Savez vous que le directeur du premier quotidien marocain (Al Massae) est en prison depuis six mois ? Rachid Niny, 41 ans, croupit dans sa cellule de la prison d’Oukacha (Casablanca) sans provoquer le tapage médiatique d’autres cas similaires comme, en 2003, celui d’Ali Lmrabet, directeur de Demain, ou, en 2009, de Driss Chahtane, directeur d’Al Michaal. Grâce à cette mobilisation des médias et de la société civile tous les deux sont sortis de prison bien avant la date prévue.
Une partie de l’opinion publique espagnole et des responsables politiques d’alors s’étaient engagés pour faire libérer Ali Lmrabet. Les français aussi, mais dans une moindre mesure. Lmrabet parle la langue de Cervantès et sa compagne, avec qui il a deux enfants, est espagnole. Rachid Niny parle aussi la langue, il a vécu trois ans dans la région de Valence, il a écrit un livre sur son séjour comme immigré clandestin (Journal d’un illégal), sa femme est espagnole et sa fille fréquente l’école espagnole de Rabat. Et en plus il lit EL País, le journal ou je travaille. Mais personne n’a levé le petit doigt en Espagne ni en Europe pour le sortir de sa cellule.

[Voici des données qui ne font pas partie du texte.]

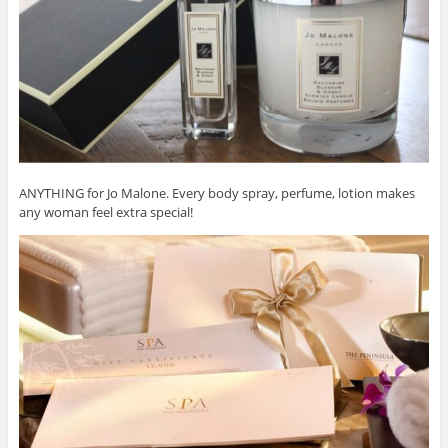
ANYTHING for Jo Malone. Every body spray, perfume, lotion makes
any woman feel extra special!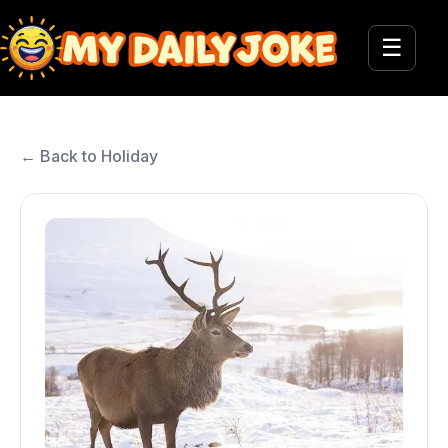
☰
← Back to Holiday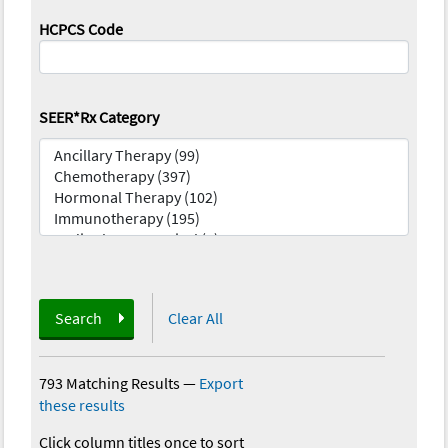
HCPCS Code
SEER*Rx Category
Search
Clear All
793 Matching Results
—
Export
these results
Click column titles once to sort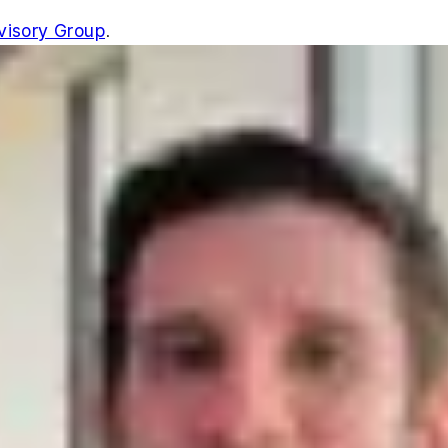
isory Group
.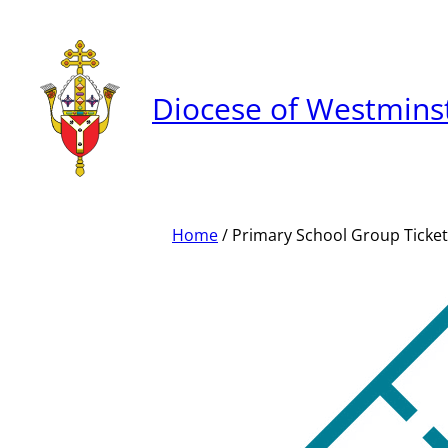
Skip
to
content
Diocese of Westmins
Home
/ Primary School Group Ticket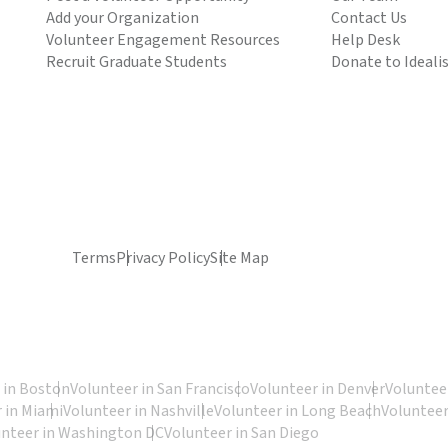
Add your Organization
Contact Us
Volunteer Engagement Resources
Help Desk
Recruit Graduate Students
Donate to Ideali
Terms
Privacy Policy
Site Map
 in Boston
Volunteer in San Francisco
Volunteer in Denver
Volunteer
 in Miami
Volunteer in Nashville
Volunteer in Long Beach
Volunteer
unteer in Washington DC
Volunteer in San Diego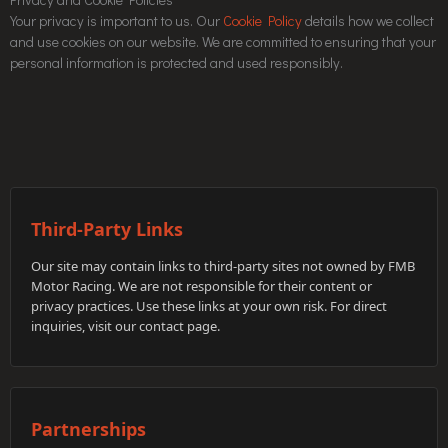
Your privacy is important to us. Our
Cookie Policy
details how we collect
and use cookies on our website. We are committed to ensuring that your
personal information is protected and used responsibly.
Third-Party Links
Our site may contain links to third-party sites not owned by FMB
Motor Racing. We are not responsible for their content or
privacy practices. Use these links at your own risk. For direct
inquiries, visit our contact page.
Partnerships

Après son séjour en Espagne Niny est rentré au Maroc et, en 2006, il a fondé « Al Massae » (Le Soir) qui est devenu en peu de temps le premier quotidien du Maroc avec 113.000 exemplaires vendus. Au départ son journal était une sorte de bouffée d’air frais dans le morne panorama de la presse marocaine. La tribune que son directeur rédigeait tous les jours en dernière page était sans doute l’article le plus lu de la presse marocaine.
La raison de ce silence au sujet de son emprisonnement est simple : Niny a beaucoup d’ennemis y compris parmi les journalistes marocains et étrangers qui pourraient aujourd’hui le soutenir. Il les a bien cherchés. Il s’est servi pendant des années de sa tribune quotidienne pour attaquer voire diffamer a hue et à dia. Il a, par exemple, enflammé, en novembre 2008, les islamistes de Kassar el Kébir, dans le nord du pays, pour qu’ils s’en prennent physiquement à des homosexuels qui avaient participé à une fête autour d’un faux mariage gay. Sans doute s’étaient-ils inspirés de l’Espagne ou les homosexuels pouvaient enfin se marier à partir de 2008.